Copy out each line of the listing below where the string "элементы" appears.

─── INPUT

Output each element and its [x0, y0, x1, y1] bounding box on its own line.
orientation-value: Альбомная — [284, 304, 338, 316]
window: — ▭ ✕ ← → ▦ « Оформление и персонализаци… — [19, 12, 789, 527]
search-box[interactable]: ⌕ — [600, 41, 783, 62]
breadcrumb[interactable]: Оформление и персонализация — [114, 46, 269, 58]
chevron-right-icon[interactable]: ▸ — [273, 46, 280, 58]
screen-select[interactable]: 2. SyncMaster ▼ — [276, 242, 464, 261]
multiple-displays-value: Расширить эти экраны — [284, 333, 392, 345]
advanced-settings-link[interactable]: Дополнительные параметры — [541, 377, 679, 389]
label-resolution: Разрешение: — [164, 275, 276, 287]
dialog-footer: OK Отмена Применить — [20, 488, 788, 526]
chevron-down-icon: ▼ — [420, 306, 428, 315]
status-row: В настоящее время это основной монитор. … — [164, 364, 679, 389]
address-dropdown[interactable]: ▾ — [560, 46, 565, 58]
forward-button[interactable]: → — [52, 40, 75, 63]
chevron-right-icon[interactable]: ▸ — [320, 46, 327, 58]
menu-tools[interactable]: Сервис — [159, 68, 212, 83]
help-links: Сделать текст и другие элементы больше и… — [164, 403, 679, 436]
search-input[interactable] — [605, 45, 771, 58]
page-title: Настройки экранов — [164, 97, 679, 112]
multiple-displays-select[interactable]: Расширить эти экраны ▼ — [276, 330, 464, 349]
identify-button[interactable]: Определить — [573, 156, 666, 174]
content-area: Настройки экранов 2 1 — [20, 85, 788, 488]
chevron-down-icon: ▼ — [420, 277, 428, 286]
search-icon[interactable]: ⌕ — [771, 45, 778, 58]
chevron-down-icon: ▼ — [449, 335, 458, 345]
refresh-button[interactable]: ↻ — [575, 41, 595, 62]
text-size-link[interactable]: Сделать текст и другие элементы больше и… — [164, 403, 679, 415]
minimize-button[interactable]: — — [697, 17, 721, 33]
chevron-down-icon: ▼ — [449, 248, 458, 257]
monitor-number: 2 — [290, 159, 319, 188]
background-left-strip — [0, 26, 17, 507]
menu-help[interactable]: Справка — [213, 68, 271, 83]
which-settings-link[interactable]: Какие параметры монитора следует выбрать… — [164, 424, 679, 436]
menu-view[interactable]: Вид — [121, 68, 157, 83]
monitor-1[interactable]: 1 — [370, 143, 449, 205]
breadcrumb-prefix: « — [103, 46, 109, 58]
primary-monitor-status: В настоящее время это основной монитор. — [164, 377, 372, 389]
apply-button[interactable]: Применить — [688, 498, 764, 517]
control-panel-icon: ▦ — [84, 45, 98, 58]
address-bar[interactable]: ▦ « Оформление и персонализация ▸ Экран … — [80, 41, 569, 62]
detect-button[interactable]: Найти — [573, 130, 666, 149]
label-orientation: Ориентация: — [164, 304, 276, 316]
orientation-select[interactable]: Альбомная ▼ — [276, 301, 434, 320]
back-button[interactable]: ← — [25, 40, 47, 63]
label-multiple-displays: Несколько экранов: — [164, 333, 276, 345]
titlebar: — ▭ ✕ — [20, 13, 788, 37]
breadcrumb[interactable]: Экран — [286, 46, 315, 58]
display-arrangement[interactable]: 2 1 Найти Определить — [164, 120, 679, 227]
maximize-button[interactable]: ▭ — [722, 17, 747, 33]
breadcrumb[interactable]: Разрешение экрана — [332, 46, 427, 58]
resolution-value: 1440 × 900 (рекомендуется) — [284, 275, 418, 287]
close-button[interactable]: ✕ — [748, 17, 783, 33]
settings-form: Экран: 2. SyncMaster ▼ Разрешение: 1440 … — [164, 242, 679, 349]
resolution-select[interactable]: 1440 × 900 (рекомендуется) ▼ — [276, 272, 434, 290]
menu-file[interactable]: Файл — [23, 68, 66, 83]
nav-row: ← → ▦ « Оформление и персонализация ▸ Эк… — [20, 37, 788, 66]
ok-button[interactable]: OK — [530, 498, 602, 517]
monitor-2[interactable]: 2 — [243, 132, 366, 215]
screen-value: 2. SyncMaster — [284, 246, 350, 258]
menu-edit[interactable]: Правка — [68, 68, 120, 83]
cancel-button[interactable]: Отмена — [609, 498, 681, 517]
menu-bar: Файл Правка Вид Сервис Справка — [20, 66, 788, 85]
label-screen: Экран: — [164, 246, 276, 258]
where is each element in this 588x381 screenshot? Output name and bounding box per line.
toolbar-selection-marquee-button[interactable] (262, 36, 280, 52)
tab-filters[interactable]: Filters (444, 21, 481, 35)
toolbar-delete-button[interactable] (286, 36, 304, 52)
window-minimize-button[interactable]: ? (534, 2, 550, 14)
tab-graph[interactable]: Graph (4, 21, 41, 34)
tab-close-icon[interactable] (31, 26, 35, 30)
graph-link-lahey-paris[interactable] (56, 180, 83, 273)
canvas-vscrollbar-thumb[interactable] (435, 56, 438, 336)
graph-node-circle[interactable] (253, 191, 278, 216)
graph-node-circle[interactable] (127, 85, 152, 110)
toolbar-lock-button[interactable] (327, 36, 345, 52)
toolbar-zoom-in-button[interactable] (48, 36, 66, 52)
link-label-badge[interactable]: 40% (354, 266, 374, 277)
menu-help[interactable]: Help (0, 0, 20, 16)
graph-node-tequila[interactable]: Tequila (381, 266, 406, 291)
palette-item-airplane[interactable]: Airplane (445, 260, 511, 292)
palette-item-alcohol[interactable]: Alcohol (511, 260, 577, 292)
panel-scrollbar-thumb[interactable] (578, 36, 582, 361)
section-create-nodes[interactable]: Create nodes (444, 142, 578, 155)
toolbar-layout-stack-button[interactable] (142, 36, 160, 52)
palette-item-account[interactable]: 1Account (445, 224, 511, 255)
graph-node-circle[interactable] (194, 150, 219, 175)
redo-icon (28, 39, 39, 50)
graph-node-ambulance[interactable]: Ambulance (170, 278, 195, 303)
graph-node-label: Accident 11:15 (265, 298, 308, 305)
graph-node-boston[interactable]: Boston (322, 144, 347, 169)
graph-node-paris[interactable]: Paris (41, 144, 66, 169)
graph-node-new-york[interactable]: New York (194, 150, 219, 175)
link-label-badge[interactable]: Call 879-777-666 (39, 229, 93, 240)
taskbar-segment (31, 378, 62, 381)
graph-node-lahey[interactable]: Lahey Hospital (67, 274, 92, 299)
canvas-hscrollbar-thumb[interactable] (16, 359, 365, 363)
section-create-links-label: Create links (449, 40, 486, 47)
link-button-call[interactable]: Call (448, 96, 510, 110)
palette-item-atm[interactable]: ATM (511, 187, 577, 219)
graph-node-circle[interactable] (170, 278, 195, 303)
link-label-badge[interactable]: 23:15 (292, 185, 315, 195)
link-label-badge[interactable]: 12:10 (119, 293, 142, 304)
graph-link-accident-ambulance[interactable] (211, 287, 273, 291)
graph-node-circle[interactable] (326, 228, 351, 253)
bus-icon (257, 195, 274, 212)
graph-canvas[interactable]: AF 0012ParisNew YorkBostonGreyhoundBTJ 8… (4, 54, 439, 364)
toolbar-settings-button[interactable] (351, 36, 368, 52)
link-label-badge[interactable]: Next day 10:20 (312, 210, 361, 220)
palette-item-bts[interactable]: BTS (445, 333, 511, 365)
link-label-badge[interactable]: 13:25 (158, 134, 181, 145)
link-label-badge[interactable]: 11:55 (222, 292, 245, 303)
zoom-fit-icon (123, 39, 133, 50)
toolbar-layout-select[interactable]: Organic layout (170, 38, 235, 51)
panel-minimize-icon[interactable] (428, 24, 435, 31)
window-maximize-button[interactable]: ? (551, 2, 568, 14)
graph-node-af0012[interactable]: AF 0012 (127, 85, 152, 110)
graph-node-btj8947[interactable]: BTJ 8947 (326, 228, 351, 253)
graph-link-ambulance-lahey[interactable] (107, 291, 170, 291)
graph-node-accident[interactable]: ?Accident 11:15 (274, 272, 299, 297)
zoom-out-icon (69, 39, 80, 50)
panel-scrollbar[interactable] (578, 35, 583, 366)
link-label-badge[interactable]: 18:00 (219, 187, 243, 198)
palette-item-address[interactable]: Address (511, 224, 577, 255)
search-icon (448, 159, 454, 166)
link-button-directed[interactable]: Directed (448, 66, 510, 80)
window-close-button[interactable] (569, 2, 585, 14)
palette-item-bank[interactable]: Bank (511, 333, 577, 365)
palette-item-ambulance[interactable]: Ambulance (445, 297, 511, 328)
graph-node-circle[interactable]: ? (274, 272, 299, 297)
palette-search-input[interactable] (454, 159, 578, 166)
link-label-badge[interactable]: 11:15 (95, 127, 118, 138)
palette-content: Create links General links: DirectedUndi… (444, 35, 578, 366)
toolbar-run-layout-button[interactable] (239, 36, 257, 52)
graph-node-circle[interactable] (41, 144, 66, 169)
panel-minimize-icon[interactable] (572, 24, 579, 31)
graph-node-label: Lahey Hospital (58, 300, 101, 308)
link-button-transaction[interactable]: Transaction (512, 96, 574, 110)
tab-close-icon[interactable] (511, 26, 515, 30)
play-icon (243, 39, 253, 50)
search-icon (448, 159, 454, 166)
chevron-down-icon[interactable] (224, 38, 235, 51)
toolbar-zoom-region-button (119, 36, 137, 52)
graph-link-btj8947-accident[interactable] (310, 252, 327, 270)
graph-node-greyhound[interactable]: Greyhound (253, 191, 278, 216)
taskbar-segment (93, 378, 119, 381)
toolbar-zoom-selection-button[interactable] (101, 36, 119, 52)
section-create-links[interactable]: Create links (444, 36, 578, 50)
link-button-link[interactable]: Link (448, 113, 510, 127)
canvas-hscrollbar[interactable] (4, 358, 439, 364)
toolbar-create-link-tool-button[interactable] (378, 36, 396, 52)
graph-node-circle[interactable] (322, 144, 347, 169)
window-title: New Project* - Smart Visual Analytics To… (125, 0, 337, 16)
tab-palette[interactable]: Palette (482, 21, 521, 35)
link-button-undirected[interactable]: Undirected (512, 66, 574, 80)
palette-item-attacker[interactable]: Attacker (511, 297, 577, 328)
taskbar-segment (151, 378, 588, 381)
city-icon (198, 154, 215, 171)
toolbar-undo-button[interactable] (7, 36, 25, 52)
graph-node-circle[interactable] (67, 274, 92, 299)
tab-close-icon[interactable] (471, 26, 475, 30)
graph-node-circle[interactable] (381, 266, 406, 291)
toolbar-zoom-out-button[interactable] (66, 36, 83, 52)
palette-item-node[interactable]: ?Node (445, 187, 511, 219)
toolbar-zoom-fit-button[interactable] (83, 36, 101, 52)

──────

### EXERCISE ANSWER
help-links: Сделать текст и другие элементы больше и… — [164, 403, 679, 436]
text-size-link[interactable]: Сделать текст и другие элементы больше и… — [164, 403, 679, 415]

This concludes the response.